Through careful planning and strategic economic policy reforms, mainland China has evolved from a country struck by poverty to the world’s second largest economy. But don’t think this was solely the Chinese bureaucrats’ doing. The U.K.’s special “present” to China proved to be essential to the story of China’s miraculous development.
In 1997, Tony Blair, who was U.K.’s prime minister at the time, went to Hong Kong to give the city back to Beijing. 156 years of colonial rule had completely transformed the city.
What was once a backwards fishing village, was now one of the worlds’ most important financial hubs.
Hong Kong currently has the highest concentration of international banks in the world. The 71 largest international banks and almost 300 international fund management companies are housed in Hong Kong. The island also has most beneficial legal regulations for both residents and companies.
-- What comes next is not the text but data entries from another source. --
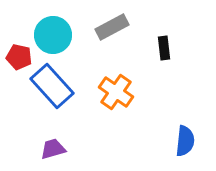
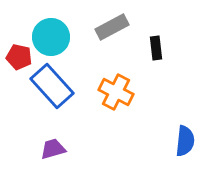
cyan circle: moved 2 px left, 2 px down
black rectangle: moved 8 px left
orange cross: rotated 8 degrees counterclockwise
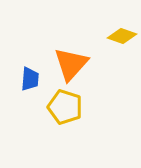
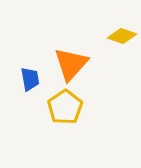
blue trapezoid: rotated 15 degrees counterclockwise
yellow pentagon: rotated 20 degrees clockwise
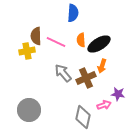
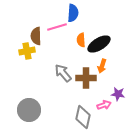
pink line: moved 1 px right, 15 px up; rotated 42 degrees counterclockwise
brown cross: rotated 24 degrees clockwise
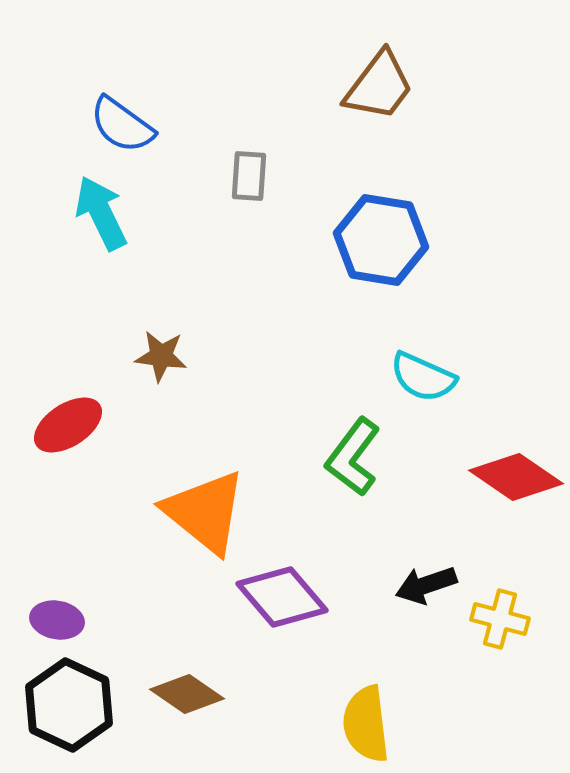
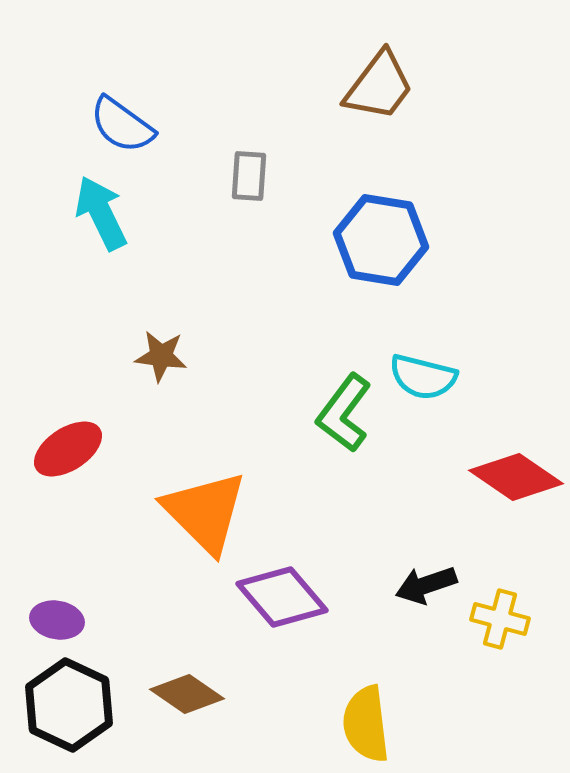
cyan semicircle: rotated 10 degrees counterclockwise
red ellipse: moved 24 px down
green L-shape: moved 9 px left, 44 px up
orange triangle: rotated 6 degrees clockwise
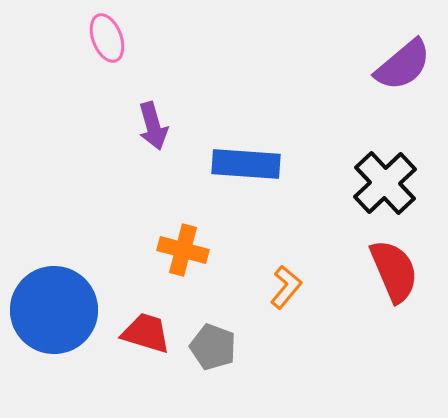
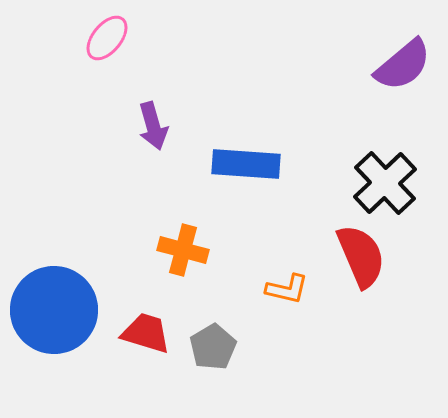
pink ellipse: rotated 60 degrees clockwise
red semicircle: moved 33 px left, 15 px up
orange L-shape: moved 1 px right, 2 px down; rotated 63 degrees clockwise
gray pentagon: rotated 21 degrees clockwise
China basically saw Hong Kong attending a 150 yearlong financial course. The financial powerhouse now belongs back to the Middle Kingdom that uses it to funnel foreign capital into its centrally planned economy. Something the mainland wasn’t able to do by itself.
Never before has a centrally planned economy ever received such a precious gift as Hong Kong.
How Hong Kong feeds China
Companies in planned economies – like China’s – typically have a hard time raising capital. That makes Hong Kong a key factor in China’s economic development.
With its leading financial institutions in place, Hong Kong is able to raise capital unhindered by political or economic instability. A problem free market economies like in the U.S. generally have to deal with.
Four years before Hong Kong was given back to China, it was responsible for 27% of China’s GDP. Let’s put this in perspective. At the time, only 6.5 million people lived in Hong Kong while mainland China had a population of 1 billion people. It’s easy to see that Hong Kong’s impact on China’s economic growth was tremendous.
The mainland did catch up over time as the graph below clearly illustrates. By 2017, Hong Kong accounted for merely 3% of the GDP.
Hong Kong’s return in 1997 coincided with the dramatic rise of China’s GDP.
China’s economic growth was partially due to twenty years of export-oriented policies from Beijing. But without Hong Kong’s well-established financial markets, necessary funds couldn’t have been raised.